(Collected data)
#####

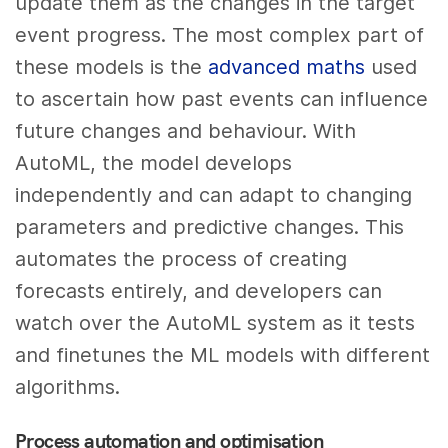
update them as the changes in the target
event progress. The most complex part of
these models is the
advanced maths
used
to ascertain how past events can influence
future changes and behaviour. With
AutoML, the model develops
independently and can adapt to changing
parameters and predictive changes. This
automates the process of creating
forecasts entirely, and developers can
watch over the AutoML system as it tests
and finetunes the ML models with different
algorithms.
Process automation and optimisation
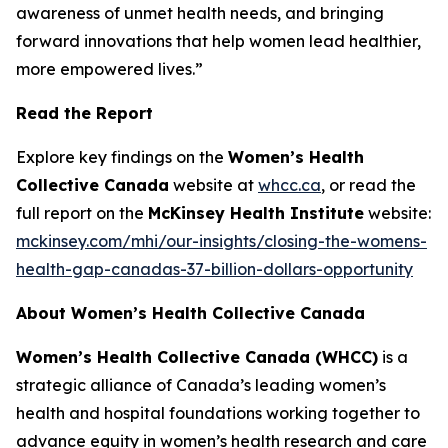
awareness of unmet health needs, and bringing
forward innovations that help women lead healthier,
more empowered lives.”
Read the Report
Explore key findings on the
Women’s Health
Collective Canada
website at
whcc.ca
, or read the
full report on the
McKinsey Health Institute
website:
mckinsey.com/mhi/our-insights/closing-the-womens-
health-gap-canadas-37-billion-dollars-opportunity
About Women’s Health Collective Canada
Women’s Health Collective Canada (WHCC)
is a
strategic alliance of Canada’s leading women’s
health and hospital foundations working together to
advance equity in women’s health research and care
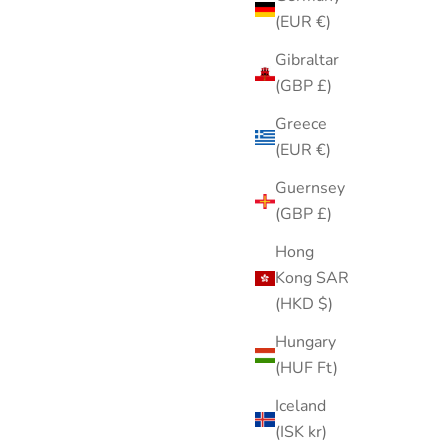
(EUR €)
Gibraltar
(GBP £)
Greece
(EUR €)
Guernsey
(GBP £)
Hong
Kong SAR
d Tone
White Cotton Handkerchief with Pink
(HKD $)
ooch Pin
Rose Embroidery Floral Ladies
Hungary
gree
Handkerchief
(HUF Ft)
Sale price
$8.00
Iceland
(ISK kr)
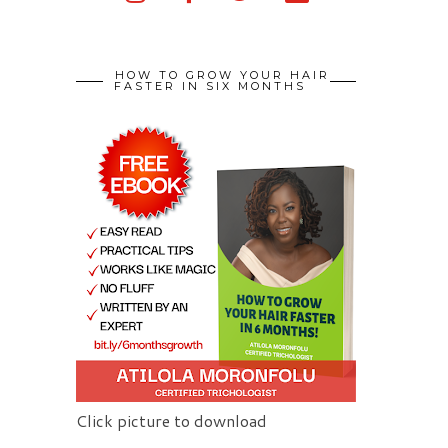
HOW TO GROW YOUR HAIR
FASTER IN SIX MONTHS
Click picture to download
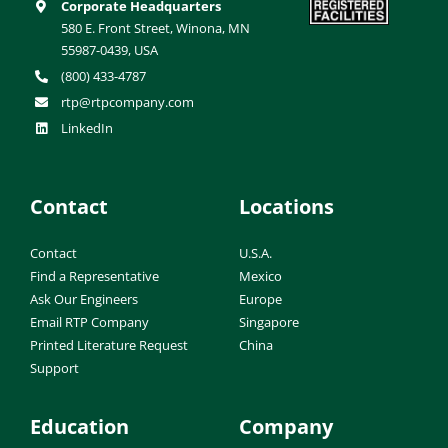
Corporate Headquarters
580 E. Front Street, Winona, MN
55987-0439, USA
(800) 433-4787
rtp@rtpcompany.com
LinkedIn
Contact
Locations
Contact
U.S.A.
Find a Representative
Mexico
Ask Our Engineers
Europe
Email RTP Company
Singapore
Printed Literature Request
China
Support
Education
Company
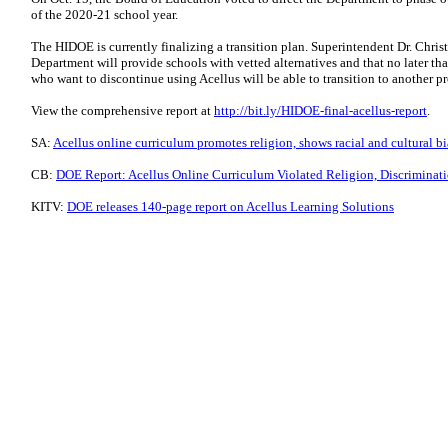
of the 2020-21 school year.
The HIDOE is currently finalizing a transition plan. Superintendent Dr. Chris
Department will provide schools with vetted alternatives and that no later tha
who want to discontinue using Acellus will be able to transition to another p
View the comprehensive report at
http://bit.ly/HIDOE-final-acellus-report
.
SA:
Acellus online curriculum promotes religion, shows racial and cultural bi
CB:
DOE Report: Acellus Online Curriculum Violated Religion, Discriminati
KITV:
DOE releases 140-page report on Acellus Learning Solutions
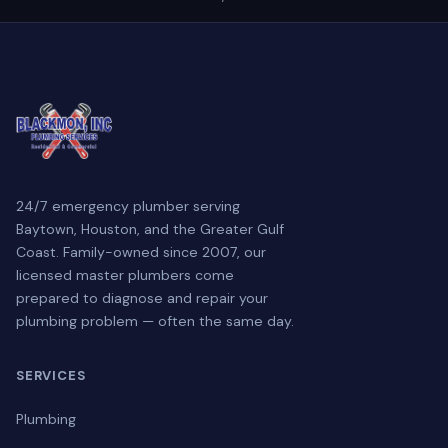
24/7 emergency plumber serving
Baytown, Houston, and the Greater Gulf
Coast. Family-owned since 2007, our
licensed master plumbers come
prepared to diagnose and repair your
plumbing problem — often the same day.
SERVICES
Plumbing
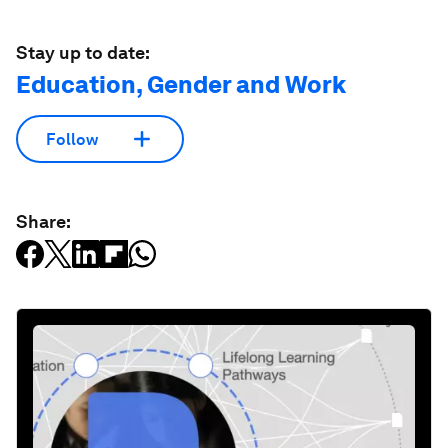
Stay up to date:
Education, Gender and Work
Follow
Share:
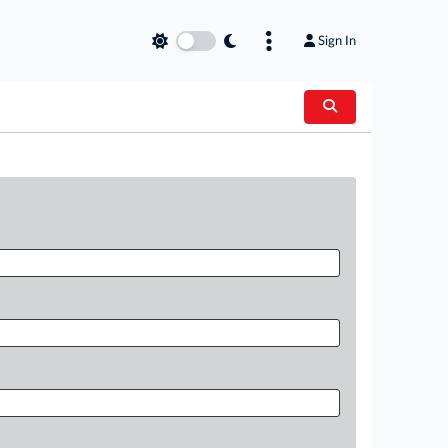
Sign In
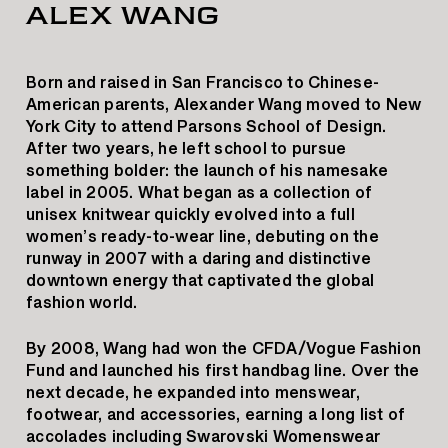
ALEX WANG
Born and raised in San Francisco to Chinese-
American parents, Alexander Wang moved to New
York City to attend Parsons School of Design.
After two years, he left school to pursue
something bolder: the launch of his namesake
label in 2005. What began as a collection of
unisex knitwear quickly evolved into a full
women’s ready-to-wear line, debuting on the
runway in 2007 with a daring and distinctive
downtown energy that captivated the global
fashion world.
By 2008, Wang had won the CFDA/Vogue Fashion
Fund and launched his first handbag line. Over the
next decade, he expanded into menswear,
footwear, and accessories, earning a long list of
accolades including Swarovski Womenswear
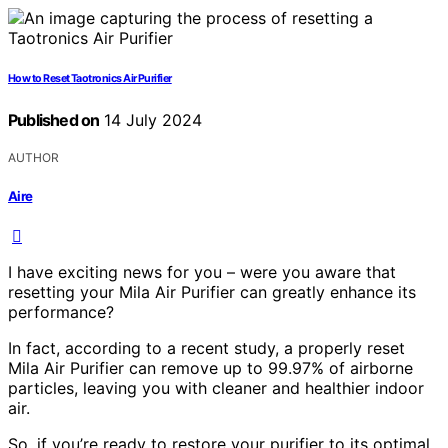
How to Reset Taotronics Air Purifier
Published on
14 July 2024
AUTHOR
Aire
I have exciting news for you – were you aware that
resetting your Mila Air Purifier can greatly enhance its
performance?
In fact, according to a recent study, a properly reset
Mila Air Purifier can remove up to 99.97% of airborne
particles, leaving you with cleaner and healthier indoor
air.
So, if you’re ready to restore your purifier to its optimal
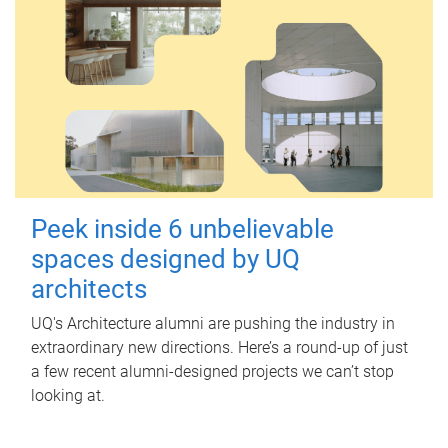
Peek inside 6 unbelievable
spaces designed by UQ
architects
UQ's Architecture alumni are pushing the industry in
extraordinary new directions. Here’s a round-up of just
a few recent alumni-designed projects we can’t stop
looking at.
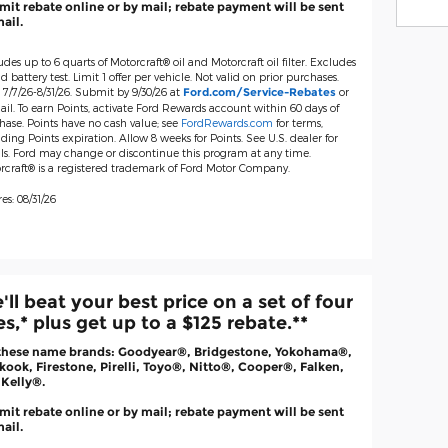
it rebate online or by mail; rebate payment will be sent
ail.
udes up to 6 quarts of Motorcraft® oil and Motorcraft oil filter. Excludes
d battery test. Limit 1 offer per vehicle. Not valid on prior purchases.
 7/7/26-8/31/26. Submit by 9/30/26 at
or
Ford.com/Service-Rebates
il. To earn Points, activate Ford Rewards account within 60 days of
hase. Points have no cash value; see
FordRewards.com
for terms,
ding Points expiration. Allow 8 weeks for Points. See U.S. dealer for
ils. Ford may change or discontinue this program at any time.
rcraft® is a registered trademark of Ford Motor Company.
es: 08/31/26
'll beat your best price on a set of four
res,* plus get up to a $125 rebate.**
these name brands: Goodyear®, Bridgestone, Yokohama®,
ook, Firestone, Pirelli, Toyo®, Nitto®, Cooper®, Falken,
 Kelly®.
it rebate online or by mail; rebate payment will be sent
ail.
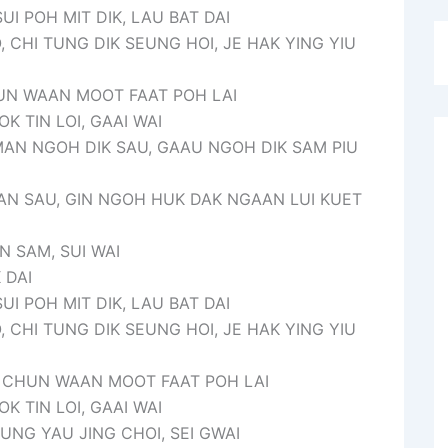
SUI POH MIT DIK, LAU BAT DAI
, CHI TUNG DIK SEUNG HOI, JE HAK YING YIU
CHUN WAAN MOOT FAAT POH LAI
K TIN LOI, GAAI WAI
AN NGOH DIK SAU, GAAU NGOH DIK SAM PIU
AN SAU, GIN NGOH HUK DAK NGAAN LUI KUET
N SAM, SUI WAI
 DAI
SUI POH MIT DIK, LAU BAT DAI
, CHI TUNG DIK SEUNG HOI, JE HAK YING YIU
E, CHUN WAAN MOOT FAAT POH LAI
K TIN LOI, GAAI WAI
UNG YAU JING CHOI, SEI GWAI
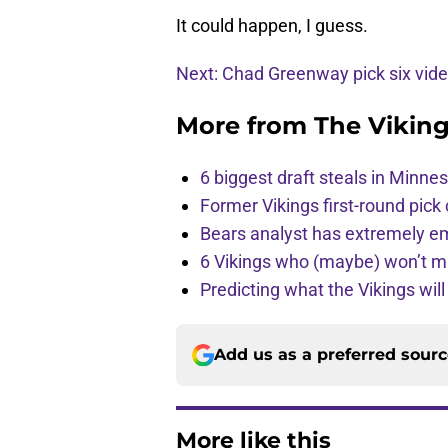
It could happen, I guess.
Next: Chad Greenway pick six vid
More from
The Vikin
6 biggest draft steals in Minnes
Former Vikings first-round pick
Bears analyst has extremely e
6 Vikings who (maybe) won’t m
Predicting what the Vikings wil
Add us as a preferred sour
More like this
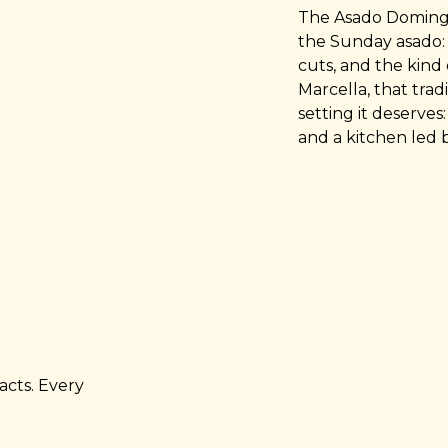
The Asado Domingo 
the Sunday asado: 
cuts, and the kind 
Marcella, that tra
setting it deserve
and a kitchen led 
acts. Every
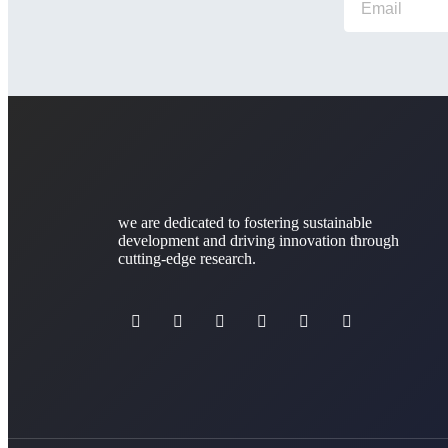
we are dedicated to fostering sustainable
development and driving innovation through
cutting-edge research.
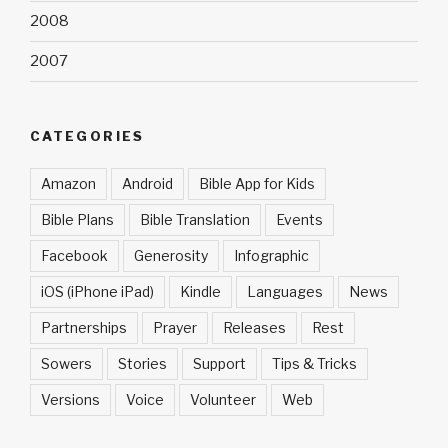
2008
2007
CATEGORIES
Amazon
Android
Bible App for Kids
Bible Plans
Bible Translation
Events
Facebook
Generosity
Infographic
iOS (iPhone iPad)
Kindle
Languages
News
Partnerships
Prayer
Releases
Rest
Sowers
Stories
Support
Tips & Tricks
Versions
Voice
Volunteer
Web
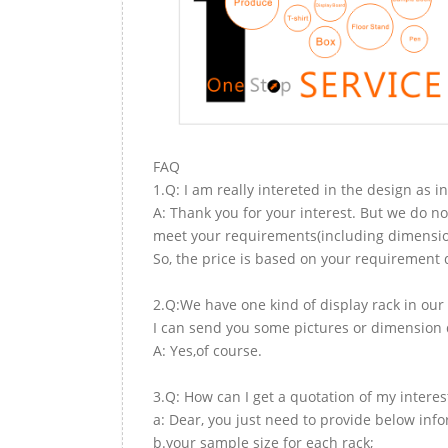
FAQ
1.Q: I am really intereted in the design as i
A: Thank you for your interest. But we do no
meet your requirements(including dimension,
So, the price is based on your requirement d
2.Q:We have one kind of display rack in our 
I can send you some pictures or dimension d
A: Yes,of course.
3.Q: How can I get a quotation of my interes
a: Dear, you just need to provide below inf
b.your sample size for each rack;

#####

== PROBLEM ==
All records above are to be repeated exactly, with the images left out.

== SOLUTION TO THIS PROBLEM ==
update them as the changes in the target
event progress. The most complex part of
these models is the
advanced maths
used
to ascertain how past events can influence
future changes and behaviour. With
AutoML, the model develops
independently and can adapt to changing
parameters and predictive changes. This
automates the process of creating
forecasts entirely, and developers can
watch over the AutoML system as it tests
and finetunes the ML models with different
algorithms.
Process automation and optimisation
awareness of unmet health needs, and bringing
forward innovations that help women lead healthier,
more empowered lives.”
Read the Report
Explore key findings on the
Women’s Health
Collective Canada
website at
whcc.ca
, or read the
full report on the
McKinsey Health Institute
website:
mckinsey.com/mhi/our-insights/closing-the-womens-
health-gap-canadas-37-billion-dollars-opportunity
About Women’s Health Collective Canada
Women’s Health Collective Canada (WHCC)
is a
strategic alliance of Canada’s leading women’s
health and hospital foundations working together to
advance equity in women’s health research and care
(EUR €)
Gibraltar
(GBP £)
Greece
(EUR €)
Guernsey
(GBP £)
Hong
Kong SAR
d Tone
White Cotton Handkerchief with Pink
(HKD $)
ooch Pin
Rose Embroidery Floral Ladies
Hungary
gree
Handkerchief
(HUF Ft)
Sale price
$8.00
Iceland
(ISK kr)
HOW TO GROW YOUR HAIR
FASTER IN SIX MONTHS
Click picture to download
Corporate Headquarters
580 E. Front Street, Winona, MN
55987-0439, USA
(800) 433-4787
rtp@rtpcompany.com
LinkedIn
Contact
Locations
Contact
U.S.A.
Find a Representative
Mexico
Ask Our Engineers
Europe
Email RTP Company
Singapore
Printed Literature Request
China
Support
Education
Company
of the 2020-21 school year.
The HIDOE is currently finalizing a transition plan. Superintendent Dr. Chris
Department will provide schools with vetted alternatives and that no later tha
who want to discontinue using Acellus will be able to transition to another p
View the comprehensive report at
http://bit.ly/HIDOE-final-acellus-report
.
SA:
Acellus online curriculum promotes religion, shows racial and cultural bi
CB:
DOE Report: Acellus Online Curriculum Violated Religion, Discriminati
KITV:
DOE releases 140-page report on Acellus Learning Solutions
24/7 emergency plumber serving
Baytown, Houston, and the Greater Gulf
Coast. Family-owned since 2007, our
licensed master plumbers come
prepared to diagnose and repair your
plumbing problem — often the same day.
SERVICES
Plumbing
Stay up to date:
Education, Gender and Work
Follow
Share:
Sign In
ALEX WANG
Born and raised in San Francisco to Chinese-
American parents, Alexander Wang moved to New
York City to attend Parsons School of Design.
After two years, he left school to pursue
something bolder: the launch of his namesake
label in 2005. What began as a collection of
unisex knitwear quickly evolved into a full
women’s ready-to-wear line, debuting on the
runway in 2007 with a daring and distinctive
downtown energy that captivated the global
fashion world.
By 2008, Wang had won the CFDA/Vogue Fashion
Fund and launched his first handbag line. Over the
next decade, he expanded into menswear,
footwear, and accessories, earning a long list of
accolades including Swarovski Womenswear
How to Reset Taotronics Air Purifier
Published on
14 July 2024
AUTHOR
Aire
I have exciting news for you – were you aware that
resetting your Mila Air Purifier can greatly enhance its
performance?
In fact, according to a recent study, a properly reset
Mila Air Purifier can remove up to 99.97% of airborne
particles, leaving you with cleaner and healthier indoor
air.
So, if you’re ready to restore your purifier to its optimal
Peek inside 6 unbelievable
spaces designed by UQ
architects
UQ's Architecture alumni are pushing the industry in
extraordinary new directions. Here’s a round-up of just
a few recent alumni-designed projects we can’t stop
looking at.
it rebate online or by mail; rebate payment will be sent
ail.
udes up to 6 quarts of Motorcraft® oil and Motorcraft oil filter. Excludes
d battery test. Limit 1 offer per vehicle. Not valid on prior purchases.
 7/7/26-8/31/26. Submit by 9/30/26 at
or
Ford.com/Service-Rebates
il. To earn Points, activate Ford Rewards account within 60 days of
hase. Points have no cash value; see
FordRewards.com
for terms,
ding Points expiration. Allow 8 weeks for Points. See U.S. dealer for
ils. Ford may change or discontinue this program at any time.
rcraft® is a registered trademark of Ford Motor Company.
es: 08/31/26
'll beat your best price on a set of four
res,* plus get up to a $125 rebate.**
these name brands: Goodyear®, Bridgestone, Yokohama®,
ook, Firestone, Pirelli, Toyo®, Nitto®, Cooper®, Falken,
 Kelly®.
it rebate online or by mail; rebate payment will be sent
ail.
SUI POH MIT DIK, LAU BAT DAI
, CHI TUNG DIK SEUNG HOI, JE HAK YING YIU
CHUN WAAN MOOT FAAT POH LAI
K TIN LOI, GAAI WAI
AN NGOH DIK SAU, GAAU NGOH DIK SAM PIU
AN SAU, GIN NGOH HUK DAK NGAAN LUI KUET
N SAM, SUI WAI
 DAI
SUI POH MIT DIK, LAU BAT DAI
, CHI TUNG DIK SEUNG HOI, JE HAK YING YIU
E, CHUN WAAN MOOT FAAT POH LAI
K TIN LOI, GAAI WAI
UNG YAU JING CHOI, SEI GWAI
It could happen, I guess.
Next: Chad Greenway pick six vid
More from
The Vikin
6 biggest draft steals in Minnes
Former Vikings first-round pick
Bears analyst has extremely e
6 Vikings who (maybe) won’t m
Predicting what the Vikings wil
Add us as a preferred sour
More like this
The Asado Domingo 
the Sunday asado: 
cuts, and the kind 
Marcella, that tra
setting it deserve
and a kitchen led 
acts. Every
we are dedicated to fostering sustainable
development and driving innovation through
cutting-edge research.
2008
2007
CATEGORIES
Amazon
Android
Bible App for Kids
Bible Plans
Bible Translation
Events
Facebook
Generosity
Infographic
iOS (iPhone iPad)
Kindle
Languages
News
Partnerships
Prayer
Releases
Rest
Sowers
Stories
Support
Tips & Tricks
Versions
Voice
Volunteer
Web
FAQ
1.Q: I am really intereted in the design as i
A: Thank you for your interest. But we do no
meet your requirements(including dimension,
So, the price is based on your requirement d
2.Q:We have one kind of display rack in our 
I can send you some pictures or dimension d
A: Yes,of course.
3.Q: How can I get a quotation of my interes
a: Dear, you just need to provide below inf
b.your sample size for each rack;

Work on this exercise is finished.